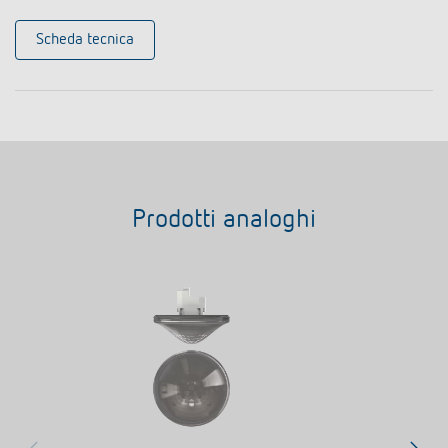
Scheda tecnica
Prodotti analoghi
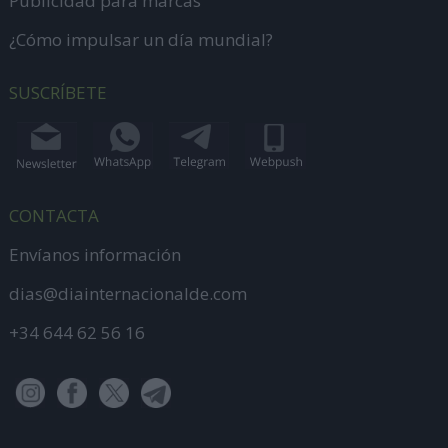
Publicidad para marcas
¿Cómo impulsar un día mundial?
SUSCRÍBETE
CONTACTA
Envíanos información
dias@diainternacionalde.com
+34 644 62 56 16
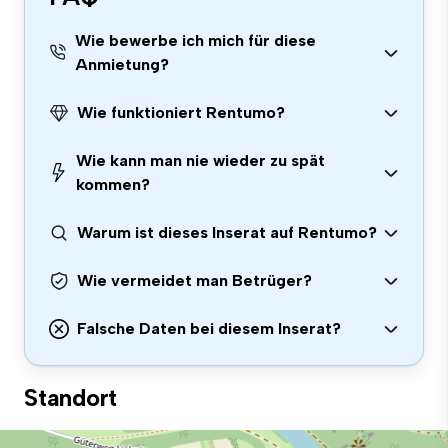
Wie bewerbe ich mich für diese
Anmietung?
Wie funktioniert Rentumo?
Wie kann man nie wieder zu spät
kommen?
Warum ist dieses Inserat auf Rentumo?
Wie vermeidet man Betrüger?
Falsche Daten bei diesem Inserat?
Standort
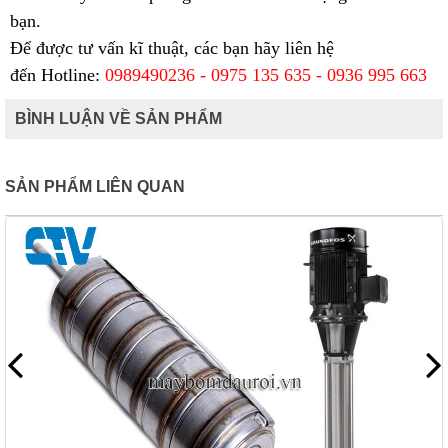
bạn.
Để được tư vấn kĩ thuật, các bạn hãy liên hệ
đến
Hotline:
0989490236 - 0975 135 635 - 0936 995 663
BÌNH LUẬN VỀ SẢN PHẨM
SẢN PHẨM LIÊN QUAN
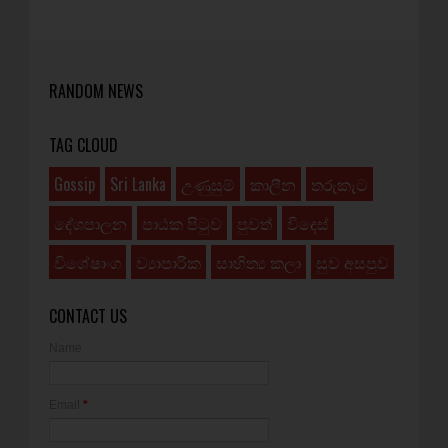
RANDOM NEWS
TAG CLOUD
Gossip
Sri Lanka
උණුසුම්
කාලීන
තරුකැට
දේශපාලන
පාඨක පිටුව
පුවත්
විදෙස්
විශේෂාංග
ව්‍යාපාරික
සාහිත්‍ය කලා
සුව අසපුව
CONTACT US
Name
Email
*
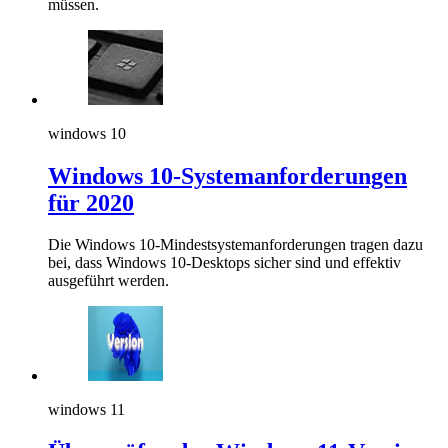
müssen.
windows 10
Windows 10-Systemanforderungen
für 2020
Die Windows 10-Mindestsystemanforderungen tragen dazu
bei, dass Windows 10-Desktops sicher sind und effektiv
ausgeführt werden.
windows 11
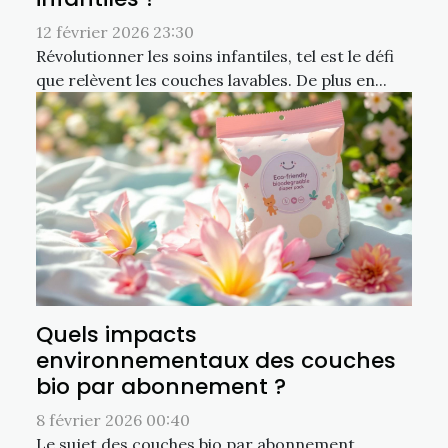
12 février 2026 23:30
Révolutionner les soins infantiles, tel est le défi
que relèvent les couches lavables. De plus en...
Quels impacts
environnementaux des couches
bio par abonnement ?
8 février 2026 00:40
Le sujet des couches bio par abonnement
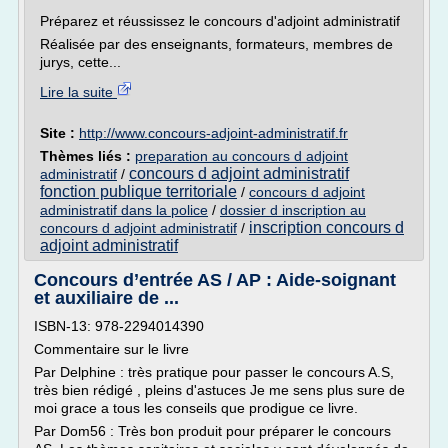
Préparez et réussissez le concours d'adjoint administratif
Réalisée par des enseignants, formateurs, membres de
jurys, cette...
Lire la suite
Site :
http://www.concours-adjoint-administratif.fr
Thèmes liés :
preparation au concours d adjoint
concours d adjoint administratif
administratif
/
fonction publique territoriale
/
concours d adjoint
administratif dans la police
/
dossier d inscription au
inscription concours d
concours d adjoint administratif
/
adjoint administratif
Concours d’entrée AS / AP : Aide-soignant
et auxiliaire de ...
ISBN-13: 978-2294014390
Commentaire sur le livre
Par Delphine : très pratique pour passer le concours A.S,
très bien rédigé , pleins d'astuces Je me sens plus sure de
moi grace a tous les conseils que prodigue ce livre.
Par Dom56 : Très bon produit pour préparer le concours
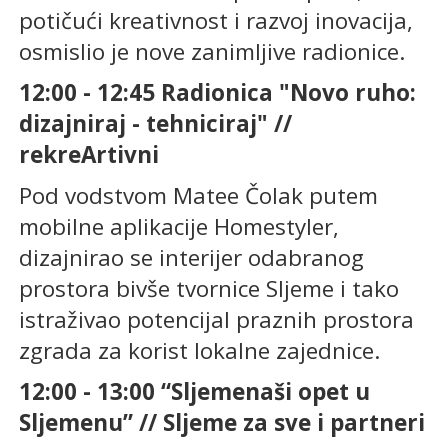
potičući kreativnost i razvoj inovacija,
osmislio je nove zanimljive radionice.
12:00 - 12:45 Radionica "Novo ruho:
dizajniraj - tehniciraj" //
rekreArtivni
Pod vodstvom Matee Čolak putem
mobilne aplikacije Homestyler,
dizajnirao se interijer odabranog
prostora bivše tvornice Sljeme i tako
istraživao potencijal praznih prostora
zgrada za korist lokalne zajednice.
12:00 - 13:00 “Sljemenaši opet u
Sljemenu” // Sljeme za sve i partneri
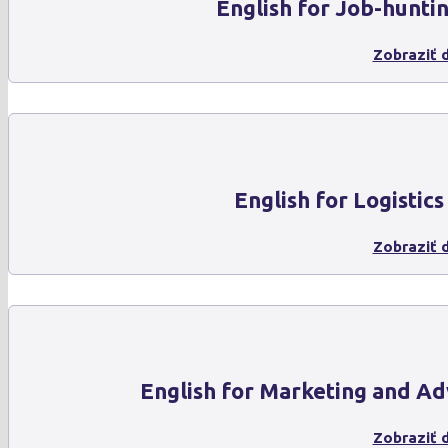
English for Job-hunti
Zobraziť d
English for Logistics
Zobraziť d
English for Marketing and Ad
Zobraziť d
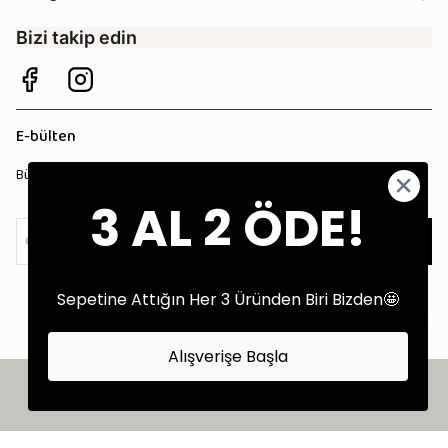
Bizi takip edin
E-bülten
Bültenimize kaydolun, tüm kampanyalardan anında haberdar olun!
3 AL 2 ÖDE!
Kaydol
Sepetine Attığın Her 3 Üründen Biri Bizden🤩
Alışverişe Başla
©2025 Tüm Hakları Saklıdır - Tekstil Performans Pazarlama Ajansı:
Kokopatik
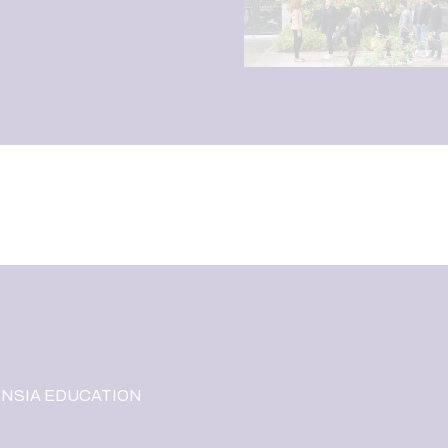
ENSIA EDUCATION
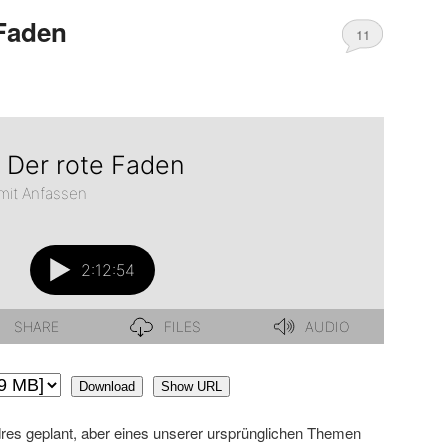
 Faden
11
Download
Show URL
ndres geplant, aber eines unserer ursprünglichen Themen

### WORK ITEM
Transcribe the data completely. No pictures should appear in the transcription.

### TASK OUTPUT
Scheda tecnica
Prodotti analoghi
Publicidad para marcas
¿Cómo impulsar un día mundial?
SUSCRÍBETE
CONTACTA
Envíanos información
dias@diainternacionalde.com
+34 644 62 56 16
Wie bewerbe ich mich für diese
Anmietung?
Wie funktioniert Rentumo?
Wie kann man nie wieder zu spät
kommen?
Warum ist dieses Inserat auf Rentumo?
Wie vermeidet man Betrüger?
Falsche Daten bei diesem Inserat?
Standort
bạn.
Để được tư vấn kĩ thuật, các bạn hãy liên hệ
đến
Hotline:
0989490236 - 0975 135 635 - 0936 995 663
BÌNH LUẬN VỀ SẢN PHẨM
SẢN PHẨM LIÊN QUAN
RANDOM NEWS
TAG CLOUD
Gossip
Sri Lanka
උණුසුම්
කාලීන
තරුකැට
දේශපාලන
පාඨක පිටුව
පුවත්
විදෙස්
විශේෂාංග
ව්‍යාපාරික
සාහිත්‍ය කලා
සුව අසපුව
CONTACT US
Name
Email
*
müssen.
windows 10
Windows 10-Systemanforderungen
für 2020
Die Windows 10-Mindestsystemanforderungen tragen dazu
bei, dass Windows 10-Desktops sicher sind und effektiv
ausgeführt werden.
windows 11
12 février 2026 23:30
Révolutionner les soins infantiles, tel est le défi
que relèvent les couches lavables. De plus en...
Quels impacts
environnementaux des couches
bio par abonnement ?
8 février 2026 00:40
Le sujet des couches bio par abonnement
Préparez et réussissez le concours d'adjoint administratif
Réalisée par des enseignants, formateurs, membres de
jurys, cette...
Lire la suite
Site :
http://www.concours-adjoint-administratif.fr
Thèmes liés :
preparation au concours d adjoint
concours d adjoint administratif
administratif
/
fonction publique territoriale
/
concours d adjoint
administratif dans la police
/
dossier d inscription au
inscription concours d
concours d adjoint administratif
/
adjoint administratif
Concours d’entrée AS / AP : Aide-soignant
et auxiliaire de ...
ISBN-13: 978-2294014390
Commentaire sur le livre
Par Delphine : très pratique pour passer le concours A.S,
très bien rédigé , pleins d'astuces Je me sens plus sure de
moi grace a tous les conseils que prodigue ce livre.
Par Dom56 : Très bon produit pour préparer le concours
potičući kreativnost i razvoj inovacija,
osmislio je nove zanimljive radionice.
12:00 - 12:45 Radionica "Novo ruho:
dizajniraj - tehniciraj" //
rekreArtivni
Pod vodstvom Matee Čolak putem
mobilne aplikacije Homestyler,
dizajnirao se interijer odabranog
prostora bivše tvornice Sljeme i tako
istraživao potencijal praznih prostora
zgrada za korist lokalne zajednice.
12:00 - 13:00 “Sljemenaši opet u
Sljemenu” // Sljeme za sve i partneri
English for Job-hunti
Zobraziť d
English for Logistics
Zobraziť d
English for Marketing and Ad
Zobraziť d
Bizi takip edin
E-bülten
Bültenimize kaydolun, tüm kampanyalardan anında haberdar olun!
3 AL 2 ÖDE!
Kaydol
Sepetine Attığın Her 3 Üründen Biri Bizden🤩
Alışverişe Başla
©2025 Tüm Hakları Saklıdır - Tekstil Performans Pazarlama Ajansı:
Kokopatik
ENSIA EDUCATION
 Faden
11
Download
Show URL
ndres geplant, aber eines unserer ursprünglichen Themen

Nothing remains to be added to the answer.